The Global Influence of Islamic Culture

It may come as somewhat of surprsie to most people that there is virtually no aspect of contemporary life that has not be touched by Islamic culture. From the earliest years of its inceptiom, Islam asserted itself as as a religious as well as a political and cultural force on national cultures extending from Europe to China. In the area of education, for instance, universities and colleges today owe their presence and their curiculums to the models of higher education to the maktabs or mosque schools, and great centers of learning that arose following the death of Muhammad. One of the earliest centers of higher education, the prototype of the modern idea of the university was the Bait al-hikmah or House of Learning that was established in Baghdad between 200-800C.E.

Arab-Islamic scholars, philosophers, mathematicians and scientists have also left a legacy of their work to the modern world. In the field of medicine, figures such as Avicenna or Ibn Sina and Abu Raihan al-Biruni, pioneered the work of healing while physicists such as Ibn al-Haitham and Al-Khazini laid the foundations for modern optics, mechanics and hydrostatics.

Virtually every discipline that is pursued today--medicine, physics, mathematics, astronomy, philosophy--has foundations in the scholarship of early Islamic scholarship. The pursuit of learning were strongly rooted in vision that the exploration of God's world constituted a part of one's desire to know of his workings, and hence a part of one's reverence for him. ilm or knowledge is given a very high priority in Islam and it's nourishing value to humans has been likened to the body's need for food. Muhammad himself declared that "he who leaves the home in search of knowledge" in effects "wals in the way of God." Unlike modern scienticism, however, the search for knowledge was not vested in objectivity but in the desire to be aligned with God's truth.

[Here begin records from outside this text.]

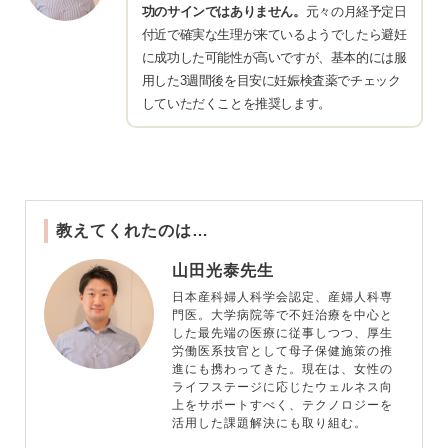
功のサインではありません。
元々の月経予定日
付近で確実な生理が来ているようでしたら避妊
に成功した可能性が高いですが、基本的には服
用した3週間後を目安に妊娠検査薬でチェック
していただくことを推奨します。
教えてくれたのは…
山田光泰先生
日本産科婦人科学会認定、産婦人科専
門医。大学病院等で不妊治療を中心と
した最先端の医療に従事しつつ、厚生
労働医系技官として母子保健施策の推
進にも携わってきた。現在は、女性の
ライフステージに応じたウェルネス向
上をサポートすべく、テクノロジーを
活用した課題解決にも取り組む。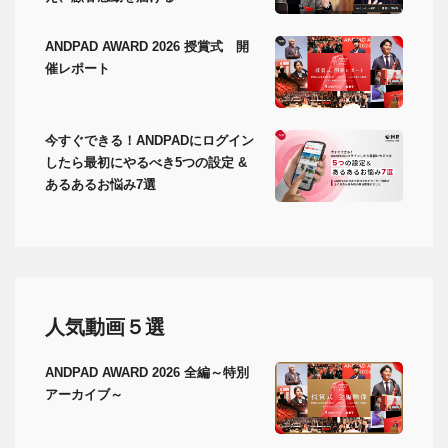
ANDPAD AWARD 2026 授賞式 開
催レポート
今すぐできる！ANDPADにログイン
したら最初にやるべき5つの設定 &
あるあるお悩み7選
人気動画５選
ANDPAD AWARD 2026 全編～特別
アーカイブ～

Islamic Art and Architecture

Calligraphy

Islamic artis unique in its scriptural rather than iconic nature, i.e., the fact that much of Islamic art is based on the integration of Arabic writing rather than on the use images. This is base primarily on the Qu'ranic injunction against the making of images and idols. The prophet himself was said to have once upbraided his wife for some tapestries which she had hung up depicting birds and animals. She supposedly ripped up the tapestries and made them into cushions. the prophet incidentally did not seem to have objected to this. The calligraphythat appears in most Islamic art is in the form of verses from the Qur'an. These calligraphic forms may be seen in texts as well as on walls of buildings, tapestries, pottery and rugs. Despite the injunction against images, Islamic art is not entirely devoid of representative figures of humans, birds or animals. However, while illustrations were permitted in some texts, particularly scientific manuscripts,or narratives. The word of God itself, however, can never be illustrated. Manuscripts of the Qur'an are generally surrounded by side panels richly decorated with abstract designs.

Architecture

When the prophet Muhammad came to Medina he built a house which became the focal point of the nascent religion he founded. THe site has since become a sacred location but little is known about the appearance of the house itself. Descriptions of Muhammad's house are those of a much later date but scholars hypothesize that it was probably akin to many of the structures that were built in the region during Muhammad's day. The house was probably built of sun-dried mud bricks with an open central courtyard. In all probability it had surrounding porches whose column were made from the trunks of palm trees. Historians think that Muhammad's house had three features that would become common in all Islamic edifices used for congrational prayer. These buildings or mosques would have a praying space, a, device to show the direction of Mecca known as the qibla, and an overhead covering to protect the faithful from the elements. Early mosques were not decorated. The word mosque, derived from the Arabic masjid meaning "the place of prostration" indicates the strictly functional intent of such structures. It was only during the later Umayyad dynasty that the caliph Abd al-Malik that architecturally splendid buildings were erected in Damascus, Syria the new seat of Islamic power. However, it is the Dome of the Rock in Jerusalem built in 692 that can be claimed as the first example of Islamic architecture. Borrowing elements from earlier Byzantine elements in Syria and Palestine the structure encloses a naturally occuring rock outcrop. This location has been variously identified as the site of Adam's birth, the place where Abraham offered to sacrifice his son and the place of Muhammad's night journey. Structurally, the Dome of the Rock consists of an octagonal building enclosing a central space. There is a lead-roofed wooden dome whose exterior is gold plated. The entire dome spans the rock, and there are four entrances to the central space. The entire interior is magnificently arrayed with intricate mosaic work. Calligraphy done in gold and blue with quotations from the Qur'an ar inscribed for over eight hundred feet along the arcade of the building.